A clutch of problems appeared. He became despondent because he was out of the blast furnace saddle for the first time. No one needed him anymore. His so-called friends would no longer go to his castle in Scotland (Skibo). He partly coped by giving away almost all of his money to build libraries around the world, but he knew he needed help.
There are hundreds of thousands of Americans who have also become wealthy seniors. They are not Carnegies, but they also face a clutch of problems. Chart 1 lists some of the common ones, as identified by experts in aging, health care, financial services and related fields.
Seniors can be despondent; they may be hypochondriac. Just like Carnegie, they know they need help.
Who can help? Who can be the advisors?
A myriad of candidates appears. But the very experienced brokers/agents in the insurance business are the best. They know how to gain the confidence of those wealthy seniors.
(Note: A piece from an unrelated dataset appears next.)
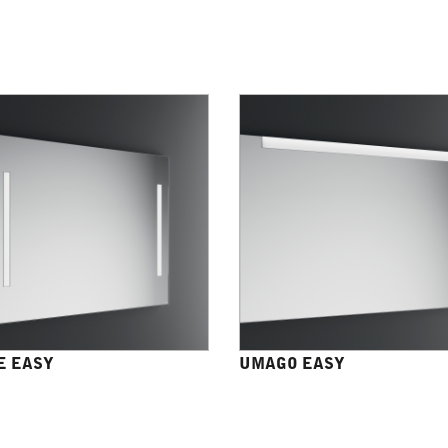
E EASY
UMAGO EASY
They know that the right approach is not product driven; it is driven by the real needs of those wealthy seniors. (Incidentally, wealthy clients are perfectly willing to operate on a fee basis, provided the service is valuable).
To provide services to this wealthy group, advisors need tools suited to this market.
For instance, the advisor should evaluate the senior’s personal health expectancy (an actuarial assessment, like life expectancy). Such evaluations break life expectancy down into 3 parts: the healthy period; the assisted living period; and the skilled care period. Such assessments can be especially good for gaining client confidence–the essential first step–because even if the client has ailments, the healthy period is usually very long. (Example: a 78-year-old nonsmoking female, with type 2 diabetes, shows 6.9 years healthy; 2.8 years assisted living; and 2.9 years skilled care in one of my own computations.)
When clients learn of their own health expectancy, the news often helps overcome despondency. Sometimes confidence is gained, and cruises are booked.
In the process, the advisor can begin helping the senior address his or her ultimate long term care needs, if this has not been done earlier. The renewed optimism facilitates this further planning.
Here are some other tools for working with wealthy seniors:
–The advisor can use, or set up, an index to rate and compare life insurance products: traditional and universal; newly issued vs. in-force; etc. This can help with product selection, when that is needed.
–The advisor can prepare a policy description package for the client. This provides an in-depth analysis of the product or plan for lay readers.
–The advisor can conduct a financial appraisal to use for assessing life settlement needs and potential. Be sure to incorporate the client’s medical condition in the analysis as well as a determination of the asset-value of the life product.
–The advisor should assess the asset-mix. A good approach to use is to base this on a business-cycle analysis. (This is an actuarial approach to long-term strategy; it does not give specific investment advice.)
There are many other specialty subjects of intense interest to wealthy seniors. Some are listed in Chart 2, including the life settlement factor. To be effective in the wealthy senior market, advisors must have detailed knowledge about such subjects.
Andrew Carnegie got out of his despondency by giving away his money.
The insurance industry can help today’s wealthy seniors get out of their own despondency by 1) convincing them that they can expect long periods of health and 2) providing them with services they need. The advisor can’t come up with a Skibo Castle, but can come up with tax-effective ways to give away money, such as gift annuities and charitable remainder trusts.
The only thing that counts is meeting the real needs of the wealthy senior.